I’ve heard Stephen King say that the question he’s asked most often is “where do you get your ideas?”. That makes perfect sense… the guy seems to produce another novel every time he goes to the loo.
Now, I’m not one of the two or three best-selling authors of all time (yet) so I don’t get that question. But I do have a twenty-five year history of working with professional writers, and so I get a slightly different question.
“What should I write?”
The answer is easy, if not exactly simple. Write what you’re passionate about. The mindset of most of the writers I meet is “I need to write something commercial” or “I need to write something that will sell” or “I need to write what the market is looking for.” I call this “writing to the market” and it’s exactly the wrong way to think about that question.
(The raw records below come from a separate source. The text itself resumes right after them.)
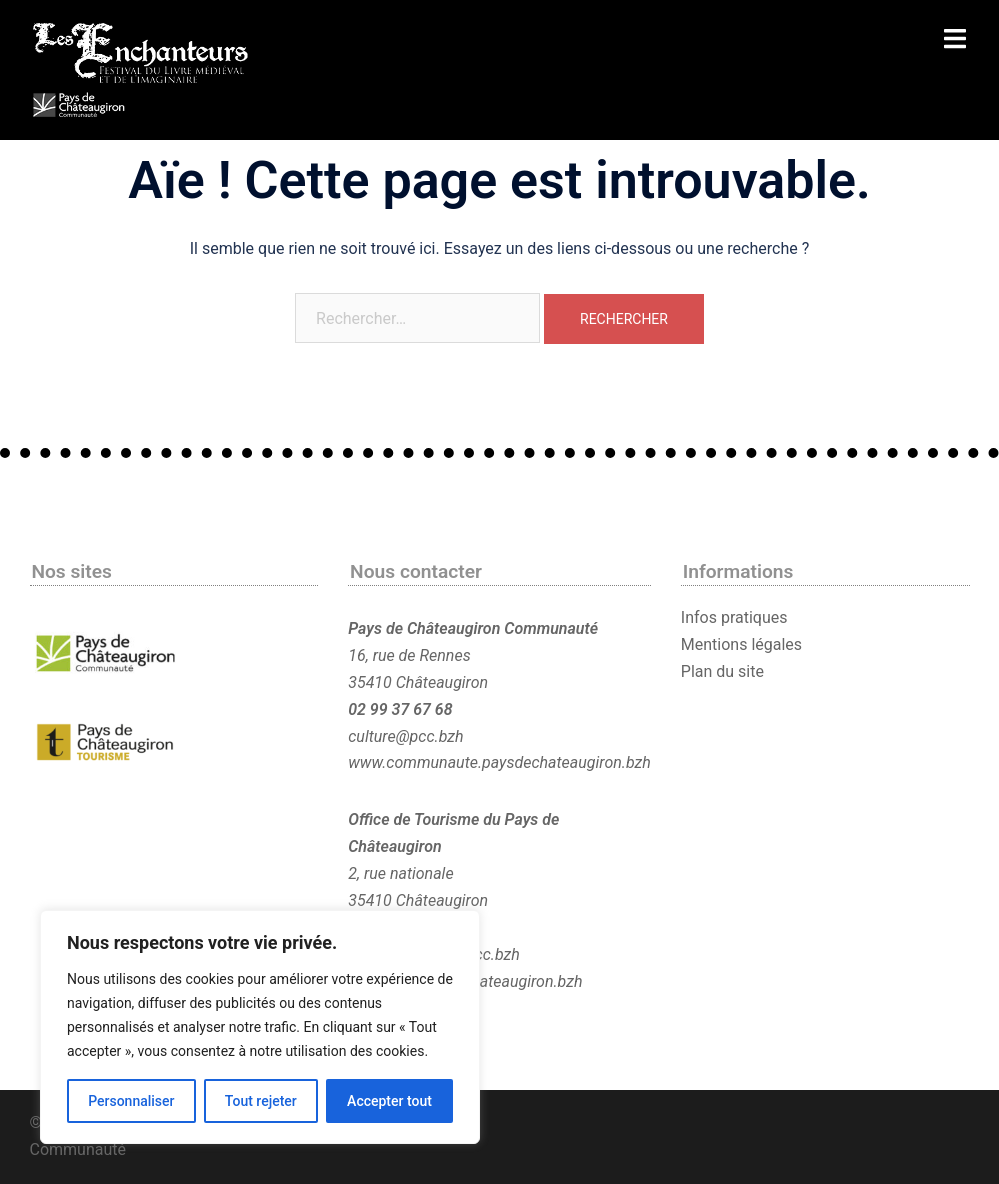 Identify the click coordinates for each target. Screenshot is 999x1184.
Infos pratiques (734, 617)
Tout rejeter (261, 1101)
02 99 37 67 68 (400, 709)
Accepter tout (389, 1101)
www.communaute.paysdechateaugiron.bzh (499, 762)
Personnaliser (131, 1101)
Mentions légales (741, 644)
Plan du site (722, 671)
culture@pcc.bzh (405, 736) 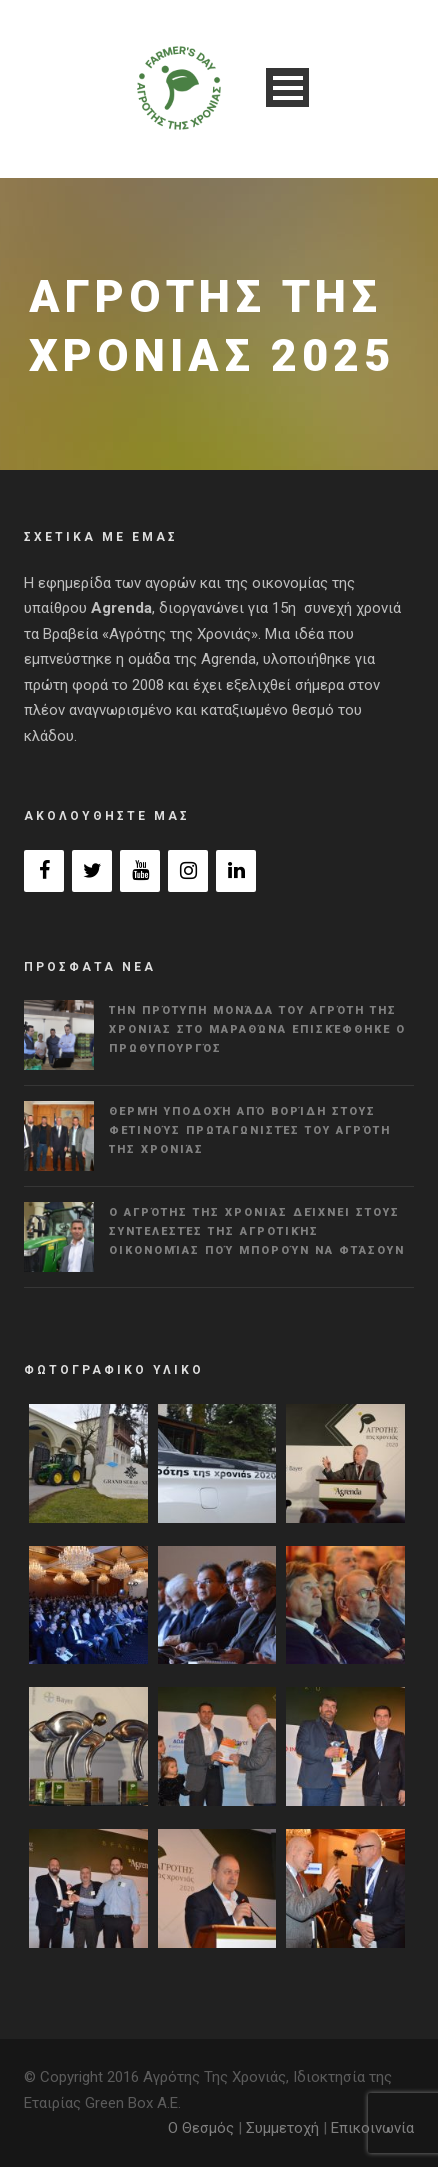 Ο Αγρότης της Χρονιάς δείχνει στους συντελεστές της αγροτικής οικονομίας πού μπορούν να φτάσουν (257, 1231)
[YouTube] (140, 871)
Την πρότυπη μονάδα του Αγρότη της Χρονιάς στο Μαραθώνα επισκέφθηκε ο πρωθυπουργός (257, 1029)
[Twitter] (92, 871)
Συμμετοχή (282, 2128)
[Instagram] (188, 871)
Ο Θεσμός (201, 2128)
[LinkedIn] (236, 871)
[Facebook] (44, 871)
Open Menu (287, 87)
If you consider yourself a writer, then I hope that you have at least ONE story that is figuratively clawing its way out of your head each and every day. It’s that story you just can’t stop thinking about. The one the universe is DEMANDING that you tell.
Write that.
I don’t care if it’s the story of two blind penguins trapped in a shoe box on Easter Island… your Harry Potter knock-off won’t be as commercial as that blind Penguin story because it’s not the story that’s DEMANDING TO BE TOLD. Writing the story that’s DEMANDING TO BE TOLD will be the book that shows the world your true voice, and it’s your voice that is going to sell your work. Yes, the story is important too, but it’s your voice that matters most.
And as far as writing something that will sell… something that the market wants? Well that’s a fool’s errand. What the market wants will change next week, and then it will change again the week after that, and again the week after that.
Write your passion… the rest will take care of itself.